Possibly, he's also a little deluded, just thinks it wouldn't be fair, losing Lew and his Dad and Mac and then Boss too? He doesn't think the universe could be that cruel and he knows that that's not exactly logical but he's going to stick to it.
He watches Marina and Dean when the doctor comes in, watches the rest of them too and he's so grateful for them, for all of them, always feels grateful but tonight? Tonight he's glad that it's these people and this family and he takes a second outside the room to take a breath before he calls Ed, passes on what the doctor said word for word.
"Clark's sleeping, I'll-"
"Stay with him," Spike says. "Not like Boss is awake right now anyhow, Ed. S'nothing you can do. I'll call you again when we can see him."
There's a pause and Spike knows his TL, has followed him into gang zones and entry zones and really, would follow him anywhere at all. "I-okay. Okay. Spike-"
"I know," he says, leans back against the wall and suddenly feels the whole day catching up with him. Pushes it away. "Clark okay?"

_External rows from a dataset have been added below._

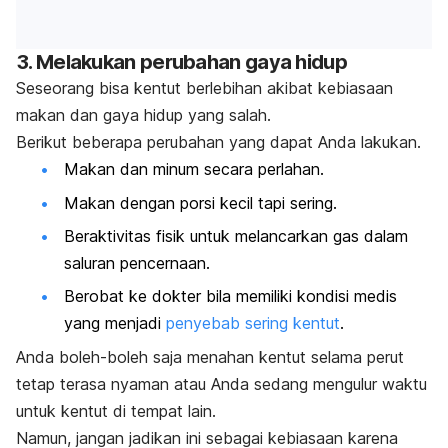
3. Melakukan perubahan gaya hidup
Seseorang bisa kentut berlebihan akibat kebiasaan
makan dan gaya hidup yang salah.
Berikut beberapa perubahan yang dapat Anda lakukan.
Makan dan minum secara perlahan.
Makan dengan porsi kecil tapi sering.
Beraktivitas fisik untuk melancarkan gas dalam
saluran pencernaan.
Berobat ke dokter bila memiliki kondisi medis
yang menjadi
penyebab sering kentut
.
Anda boleh-boleh saja menahan kentut selama perut
tetap terasa nyaman atau Anda sedang mengulur waktu
untuk kentut di tempat lain.
Namun, jangan jadikan ini sebagai kebiasaan karena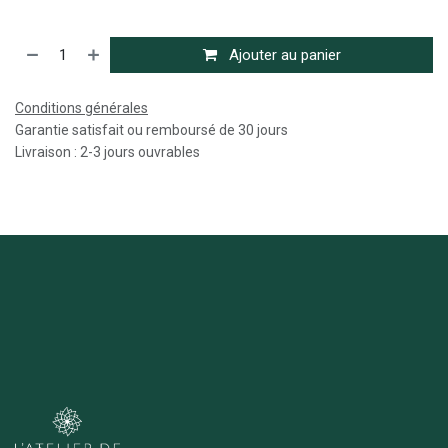
Ajouter au panier
Conditions générales
Garantie satisfait ou remboursé de 30 jours
Livraison : 2-3 jours ouvrables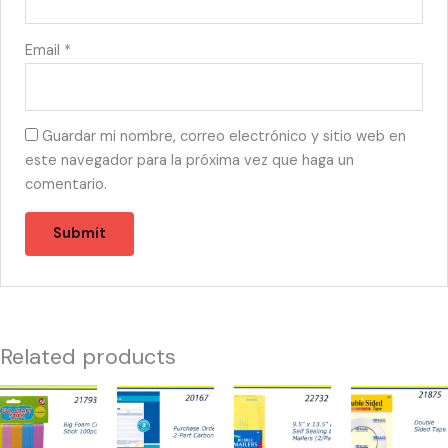
Email
*
Guardar mi nombre, correo electrónico y sitio web en
este navegador para la próxima vez que haga un
comentario.
Related products
21793
20167
22732
21875
-
-
-
-
FOAM
PURCHASE
SOBRES
MASKING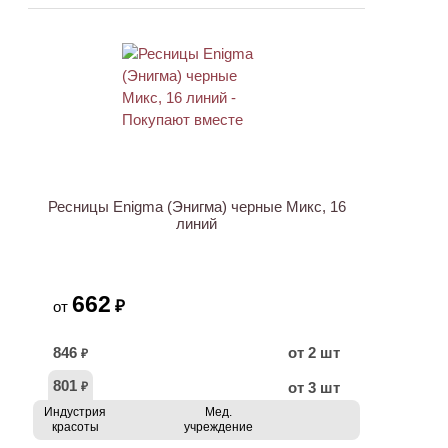
ХИТ
Ресницы Enigma (Энигма) черные Микс, 16
линий
662
₽
от
846
от 2 шт
₽
801
от 3 шт
₽
Индустрия
Мед.
красоты
учреждение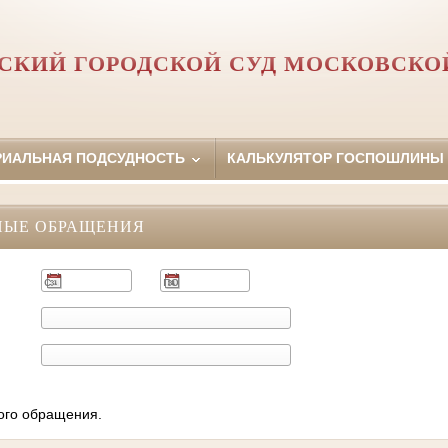
СКИЙ ГОРОДСКОЙ СУД МОСКОВСКО
РИАЛЬНАЯ ПОДСУДНОСТЬ
КАЛЬКУЛЯТОР ГОСПОШЛИНЫ
НЫЕ ОБРАЩЕНИЯ
ного обращения.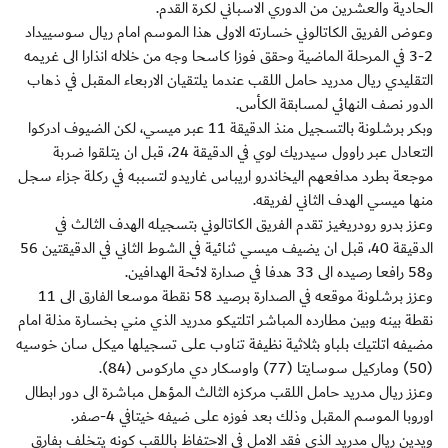
الحادية والعشرين من الدوري الاسباني لكرة القدم.
وعوض الفريق الكاتالوني خسارته الاولى هذا الموسم امام ريال سوسييداد
2-3 في المرحلة الماضية وحقق فوزا كاسحا وجه من خلاله انذارا الى غريمه
التقليدي ريال مدريد حامل اللقب عندما يلتقيان الاربعاء المقبل في ذهاب
الدور نصف النهائي لمسابقة الكأس.
وبكر برشلونة بالتسجيل منذ الدقيقة 11 عبر ميسي، لكن الضيوف ادركوا
التعادل عبر راوول سيدريك لوي في الدقيقة 24، قبل ان يتلقوا ضربة
موجعة بطرد مدافعهم اليخاندرو اريباس غاريدو لتسببه في ركلة جزاء سجل
منها ميسي الهدف الثاني لفريقه.
وعزز بدرو رودريغيز تقدم الفريق الكاتالوني بتسجيله الهدف الثالث في
الدقيقة 40، قبل ان يضيف ميسي ثنائية في الشوط الثاني في الدقيقتين 56
و58 رافعا رصيده الى 33 هدفا في صدارة لائحة الهدافين.
وعزز برشلونة موقعه في الصدارة برصيد 58 نقطة موسعا الفارق الى 11
نقطة بينه وبين مطارده المباشر اتلتيكو مدريد الذي مني بخسارة مذلة امام
مضيفه اتلتيك بلباو بثلاثية نظيفة تناوب على تسجيلها ميكل سان خوسيه
(50) وماركيل سوسايتا (77) واوسكار دي ماركوس (84).
وعزز ريال مدريد حامل اللقب مركزه الثالث المؤهل مباشرة الى دور ابطال
اوروبا الموسم المقبل وذلك بعد فوزه على ضيفه خيتافي 4-صفر.
ويدين ريال مدريد الذي فقد الامل في الاحتفاظ باللقب كونه يتخلف بفارق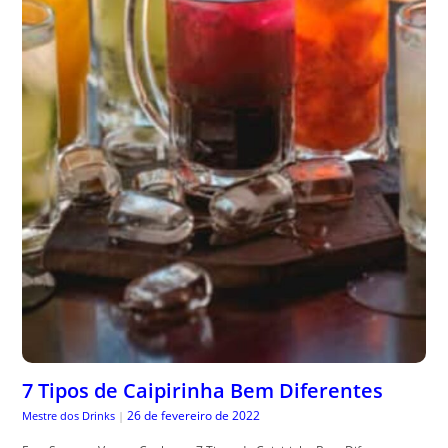
7 Tipos de Caipirinha Bem Diferentes
26 de fevereiro de 2022
Mestre dos Drinks
|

Ed pauses and Spike hears all the stuff that they're not going to talk about, not yet. "Yeah. Yeah, he's okay. Uh. Soph said to say thanks. For stopping by earlier."
Spike smiles, shakes his head like Ed can see him. "Yeah well. I watched the kid grow up." He fiddles with the strap on his vest. Thinks about the time Ed had begged him to help his kid with some grade school Science project because Clark didn't want his father's help and he was doing it all wrong. "You better warn the nurses to watch out for the player." He rolls his eyes as he says it, it's really not his best work.
Ed laughs though, this exhausted, heavy sound and Spike wonders what it was like for him, digging his oldest child out of brick and cement and rebar. Remembers his own heart feeling like it was being squeezed in his chest, right after Donna, that thought that loss might not be over yet. "Yeah. Yeah."
"Okay."
"Good work today," Ed says abruptly. "Uh. Pass that onto the Team?"
And despite everything, Spike smiles, remembers when he first joined Team One, Ed and Boss always so aware that the rest of them were from a different generation entirely. "You got it."
They hang up and he steps back into the waiting room. Marina smiles at him, blonde hair and relief all over her face. "We can see him in a little bit. They just want to wait for him to wake up first."
He nods. "That's good."
Dean looks up sharply and Spike wonders exactly what he said that upset him. Winnie's looking between the two of them, shakes her head ever so slightly and then gets up, leans against the windowsill next to Dean and neither one of them says a word. It makes Spike think about blood and siblings, about finding family in unexpected places.
When Dean and Marina follow the doctor, Spike licks his lips and coughs, drinks the last of his coffee even though it's cold. "Uh. Ed wanted me to tell you guys. Good work today." He feels a little uncomfortable, everyone staring at him like that and this is Sam's job to be doing, not his, he's not ever going to be doing that kind of thing, he's not TL-material, has never really wanted to be, but Sam and Jules got married less than twenty-four hours ago and then Sam nearly died and there's no way Spike wants either one of them to be sitting there as anything less than equals.
Sam and Jules have their fingers interlaced and even though they both look relaxed, he sees the way their fingers tighten so he moves his eyes to Winnie and she just stares back at him and he has no idea what time's doing, if it's going backwards or forwards or some other direction altogether.
He gets to Leah and she sits forward and then holds out her closed fist and seriously, despite the kevlar and the boots and the job, Leah is a total girly-girl, all coloured eye shadow and lip gloss first thing in the morning, more suited to hugs than anything else but Spike stares at her for a second and then meets her fist with his own.